Job Summary:
Anduril Industries is a defense technology company focused on transforming military capabilities with advanced technology. They are seeking a Senior Site Reliability Engineer to ensure the reliability, performance, and scalability of their mission-critical systems, particularly those supporting the Lattice platform. The role involves building resilient systems, implementing monitoring and incident response strategies, and collaborating with engineering teams to enhance operational excellence.
Responsibilities:
• Design and implement comprehensive monitoring, observability, and alerting systems to ensure early detection of reliability issues across the Lattice platform
• Drive incident response and conduct blameless postmortems to identify systemic improvements and prevent recurrence of production issues
• Build and maintain infrastructure automation using tools like Terraform, Kubernetes operators, and custom tooling to manage large-scale distributed systems
• Establish and track Service Level Objectives (SLOs) and Error Budgets to balance feature velocity with system reliability
• Partner with software engineering teams to improve system architecture for reliability, implementing patterns like circuit breakers, graceful degradation, and chaos engineering
• Develop capacity planning models and performance testing frameworks to ensure systems can handle growth and peak operational demands
• Create runbooks, documentation, and training materials to enable teams to operate production systems effectively
• Lead cross-functional efforts to improve deployment safety through progressive rollouts, automated testing, and rollback capabilities
• Implement security best practices and compliance controls for production environments handling sensitive defense data
• Build tooling and automation to reduce toil and improve operational efficiency for the engineering organization
• Participate in on-call rotations and serve as an escalation point for critical production incidents
Qualifications:
Required:
• 7+ years of engineering experience with at least 3+ years focused on SRE, production operations, or infrastructure engineering
• Bachelor's degree in Computer Science, Engineering, or equivalent practical experience
• Deep expertise with Kubernetes in production environments, including operational challenges at scale (100+ nodes)

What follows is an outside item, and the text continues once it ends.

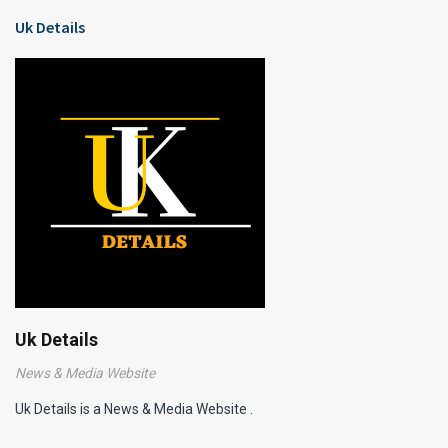
Uk Details
Uk Details
News & Media Website
Uk Details is a News & Media Website .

• Strong programming skills in one or more languages such as Go, Python, Rust, or Java with ability to build production-grade tooling
• Proven experience designing and implementing observability stacks (metrics, logging, tracing) using tools like Prometheus, Grafana, ELK/EFK, or equivalent
• Hands-on experience with cloud platforms (AWS, Azure, or GCP) and infrastructure as code practices
• Demonstrated ability to debug complex distributed systems issues across multiple layers of the stack
• Track record of improving system reliability through architectural changes, not just operational band-aids
• Strong incident management and communication skills, with experience leading responses to critical outages
• Must be a U.S. Person due to required access to U.S. export controlled information or facilities
• Eligible to obtain and maintain an active U.S. Secret security clearance
Preferred:
• Experience with defense, aerospace, or other mission-critical systems where downtime has severe consequences
• Expertise in performance optimization and capacity planning for high-throughput, low-latency systems
• Knowledge of chaos engineering principles and experience implementing resilience testing frameworks
• Experience with service mesh technologies (Istio, Linkerd) and advanced traffic management patterns
• Background in database operations and optimization (PostgreSQL, Cassandra, or similar at scale)

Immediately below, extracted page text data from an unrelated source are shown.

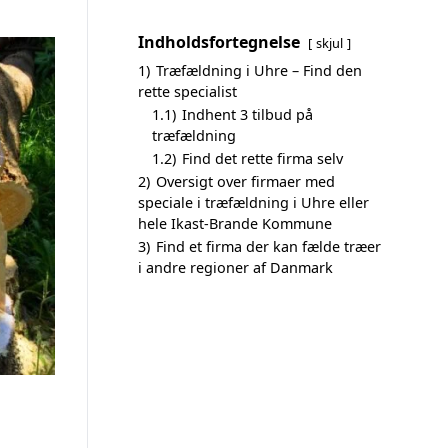
Indholdsfortegnelse
skjul
1)
Træfældning i Uhre – Find den
rette specialist
1.1)
Indhent 3 tilbud på
træfældning
1.2)
Find det rette firma selv
2)
Oversigt over firmaer med
speciale i træfældning i Uhre eller
hele Ikast-Brande Kommune
3)
Find et firma der kan fælde træer
i andre regioner af Danmark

• Familiarity with CI/CD platforms and deployment automation (ArgoCD, FluxCD, Spinnaker, Jenkins)
• Understanding of networking fundamentals including load balancing, DNS, TLS/SSL, and network security
• Experience with configuration management and secrets management solutions (Vault, Sealed Secrets, SOPS)

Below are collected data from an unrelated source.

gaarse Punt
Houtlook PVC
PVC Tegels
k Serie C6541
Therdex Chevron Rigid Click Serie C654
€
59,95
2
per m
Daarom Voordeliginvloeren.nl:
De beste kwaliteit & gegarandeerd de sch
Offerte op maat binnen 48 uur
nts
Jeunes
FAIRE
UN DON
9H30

• Strong written and verbal communication skills with ability to explain technical concepts to non-technical stakeholders
• Active Secret or higher security clearance
Company:
Anduril Industries is a defense technology company that specializes in developing advanced autonomous systems to enhance national security. Founded in 2017, the company is headquartered in Costa Mesa, USA, with a team of 1001-5000 employees. The company is currently Late Stage.